Sin embargo, “Bella Ciao” les queda muy grande a estos ¿revolucionarios? La impresión de casi mil millones de euros para usos particulares no provocará un cambio en el orden político, económico y social del mundo, sino solo la mejora de la calidad de vida de los asaltantes... al menos por un tiempo. Aunque algunos (Tokio, Berlín) tienen personalidades más transgresoras, las fantasías de casi todos están en línea con horizontes aspiracionales de la burguesía: el dolce far niente en una isla filipina o en una playa del Caribe; el casamiento de blanco y por Iglesia con bebé incluido (en la pareja despareja de Denver y la ex rehén Mónica), brindar a sus familias una vida confortable (Moscú, Helsinki, Oslo), recuperar un hijo perdido por irresponsabilidad (Nairobi). Representan, en ese sentido, a la inmensa mayoría que no necesariamente quiere abolir el sistema, sino ser incluida en él: recibir su parte de la torta, su boleto de entrada a la fiesta. 
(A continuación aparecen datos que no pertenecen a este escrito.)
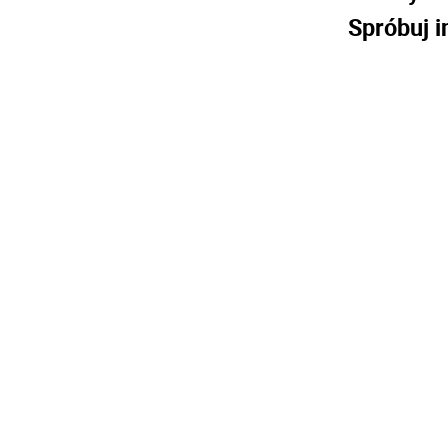
Spróbuj i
Artísticamente La casa de papel, que desafía el verosímil desde sus muchos agujeros de información hasta los increíbles enamoramientos volcánicos desatados en cinco días, es un buen entretenimiento (sobre todo en la primera temporada) por su ritmo que no da respiro y el manejo del elemento sorpresa. No significa esto que falten clichés y golpes bajos en la representación de policías y servicios de inteligencia, en situaciones melodramáticas y sentimentales, en escenas de sexo. 

Con todo –y de ahí, entiendo,su vasta repercusión– es una fábula lo suficientemente atractiva (por lo representativa) para tiempos de nostalgia y desengaño.